* Exercise brief *
Among the entries below, find the lines with the word "infusion" and copy them.
↓
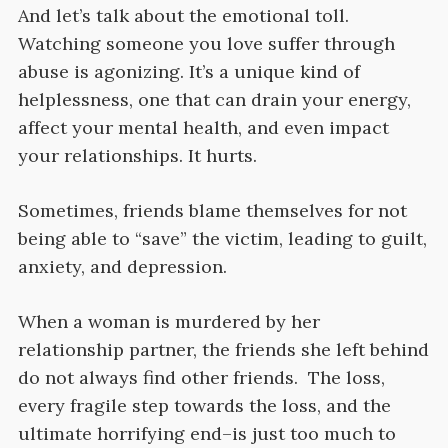
And let’s talk about the emotional toll.
Watching someone you love suffer through
abuse is agonizing. It’s a unique kind of
helplessness, one that can drain your energy,
affect your mental health, and even impact
your relationships. It hurts.
Sometimes, friends blame themselves for not
being able to “save” the victim, leading to guilt,
anxiety, and depression.
When a woman is murdered by her
relationship partner, the friends she left behind
do not always find other friends. The loss,
every fragile step towards the loss, and the
ultimate horrifying end–is just too much to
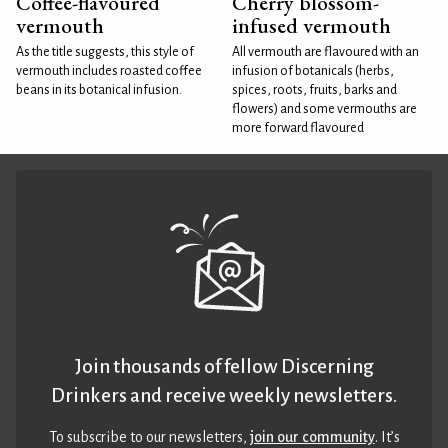
Coffee-flavoured
Cherry blossom-
vermouth
infused vermouth
As the title suggests, this style of
All vermouth are flavoured with an
vermouth includes roasted coffee
infusion of botanicals (herbs,
beans in its botanical infusion.
spices, roots, fruits, barks and
flowers) and some vermouths are
more forward flavoured
Join thousands of fellow Discerning
Drinkers and receive weekly newsletters.
To subscribe to our newsletters,
join our community
. It’s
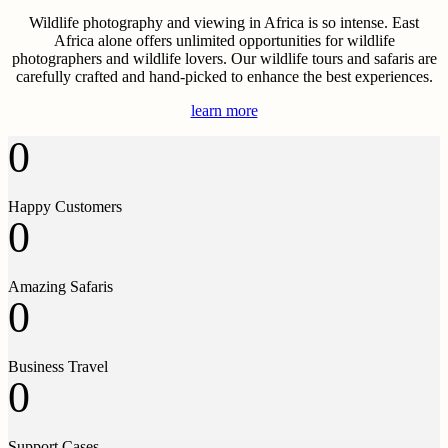
Wildlife photography and viewing in Africa is so intense. East
Africa alone offers unlimited opportunities for wildlife
photographers and wildlife lovers. Our wildlife tours and safaris are
carefully crafted and hand-picked to enhance the best experiences.
learn more
0
Happy Customers
0
Amazing Safaris
0
Business Travel
0
Support Cases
↑
* Result for this task *
infusion of botanicals (herbs,
beans in its botanical infusion.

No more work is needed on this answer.